I tried to count the number of DRAM (global memory) accesses for simple vector add kernel.
__global__ void AddVectors(const float* A, const float* B, float* C, int N)
{
int blockStartIndex = blockIdx.x * blockDim.x * N;
int threadStartIndex = blockStartIndex + threadIdx.x;
int threadEndIndex = threadStartIndex + ( N * blockDim.x );
int i;
for( i=threadStartIndex; i<threadEndIndex; i+=blockDim.x ){
C[i] = A[i] + B[i];
}
}
Grid Size = 180 Block size = 128
size of array = 180 * 128 * N floats where N is input parameter (elements per thread)
when N = 1, size of array = 180 * 128 * 1 floats = 90KB
All arrays A, B and C should be read from DRAM.
Therefore theoretically,
DRAM writes (C) = 2880 (32 byte accesses) DRAM reads (A,B) = 2880 + 2880 = 5760 (32 byte accesses)
But when I used nvprof
DRAM writes = fb_subp0_write_sectors + fb_subp1_write_sectors = 1440 + 1440 = 2880 (32 byte accesses) DRAM reads = fb_subp0_read_sectors + fb_subp1_read_sectors = 23 + 7 = 30 (32 byte accesses)
Now this is the problem.

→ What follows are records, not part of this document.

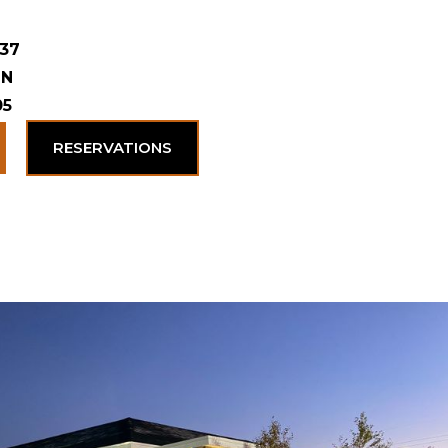
 37
 N
05
RESERVATIONS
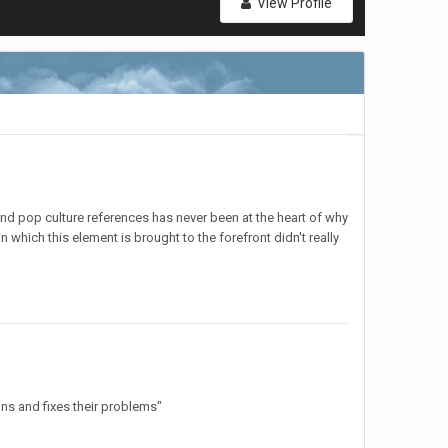
View Profile
nd pop culture references has never been at the heart of why
 which this element is brought to the forefront didn't really
ons and fixes their problems"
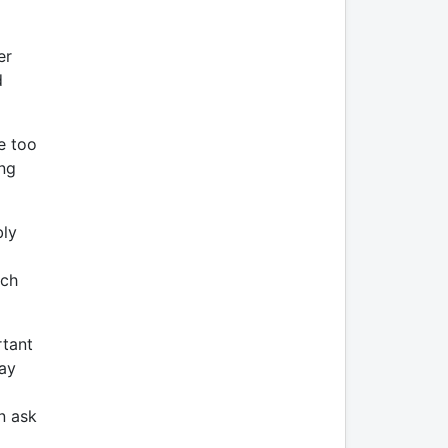
er
d
e too
ing
bly
uch
rtant
may
n ask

Theoretically there should be 5760 DRAM reads, but nvprof only reports 30, for me this looks impossible. Further more, if you double the size of the vector (N = 2), still the reported DRAM accesses remains at 30.
It would be great, if someone can shed some light.
I have disabled the L1 cache by using compiler option "-Xptxas -dlcm=cg
"
Thanks, Waruna